On Tue, Jan 12, 2016 at 5:52 PM, Andres Freund <and...@anarazel.de> wrote:
> On 2016-01-12 17:50:36 +0530, Amit Kapila wrote:
> > On Tue, Jan 12, 2016 at 12:57 AM, Andres Freund <and...@anarazel.de>
> > >
> > > My theory is that this happens due to the sorting: pgbench is an
> > > heavy workload, the first few pages are always going to be used if
> > > there's free space as freespacemap.c essentially prefers those. Due to
> > > the sorting all a relation's early pages are going to be in "in a
> > >
> > Not sure, what is best way to tackle this problem, but I think one way
> > be to perform sorting at flush requests level rather than before writing
> > to OS buffers.
> I'm not following. If you just sort a couple hundred more or less random
> buffers - which is what you get if you look in buf_id order through
> shared_buffers - the likelihood of actually finding neighbouring writes
> is pretty low.
Why can't we do it at larger intervals (relative to total amount of writes)?

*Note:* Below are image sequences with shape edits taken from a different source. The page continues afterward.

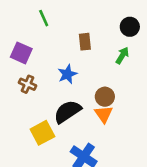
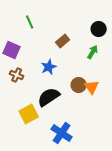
brown rectangle: (85, 42) -> (63, 41), turned 56
orange triangle: (104, 114) -> (92, 87), moved

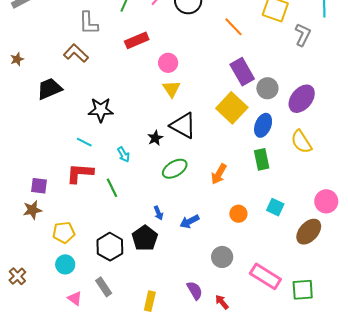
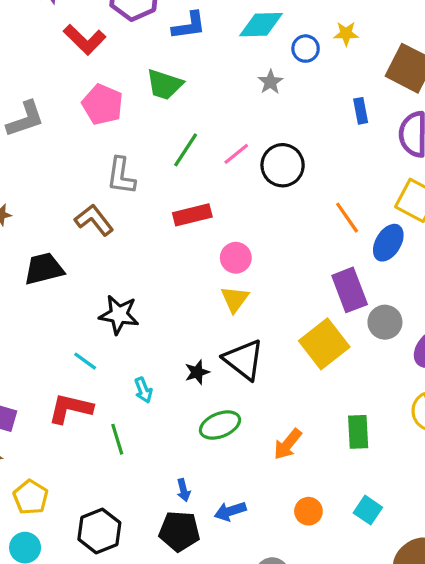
blue ellipse: (263, 125) -> (388, 243), moved
yellow pentagon: (64, 232) -> (31, 497), turned 30
black pentagon: (145, 238) -> (179, 531), moved, turned 30

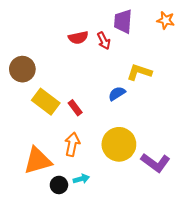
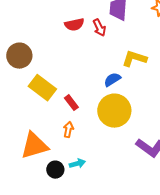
red rectangle: (75, 108) -> (71, 103), moved
orange arrow: (72, 144) -> (68, 130), size x0.7
yellow circle: (119, 144) -> (114, 111), moved

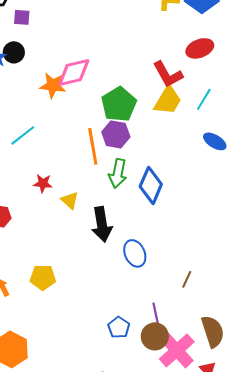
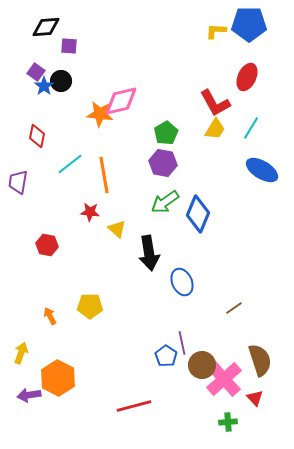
red ellipse: (200, 48) -> (247, 77), turned -44
yellow trapezoid: (168, 100) -> (215, 129), size x0.7
green pentagon: (119, 104) -> (166, 133), size x0.7
blue ellipse: (215, 141) -> (262, 170), size x1.4
orange line: (93, 146) -> (104, 175), moved
green arrow: (118, 173) -> (165, 202), turned 44
brown line: (187, 279) -> (234, 308), turned 30
purple line: (156, 314) -> (182, 343), moved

To explain, what I have in mind, let us assume that checkpoint interval
is longer (10 mins) and in the mean time all the writes are being done
by bgwriter which it registers in shared memory so that later checkpoint
can perform corresponding fsync's, now when the request queue
becomes threshhold size (let us say 1/3rd) full, then we can perform
sorting and merging and issue flush hints. Checkpointer task can
also follow somewhat similar technique which means that once it
has written 1/3rd or so of buffers (which we need to track), it can
perform flush hints after sort+merge. Now, I think we can also
do it in checkpointer alone rather than in bgwriter and checkpointer.
Basically, I think this can lead to lesser merging of neighbouring
writes, but might not hurt if sync_file_range() API is cheap.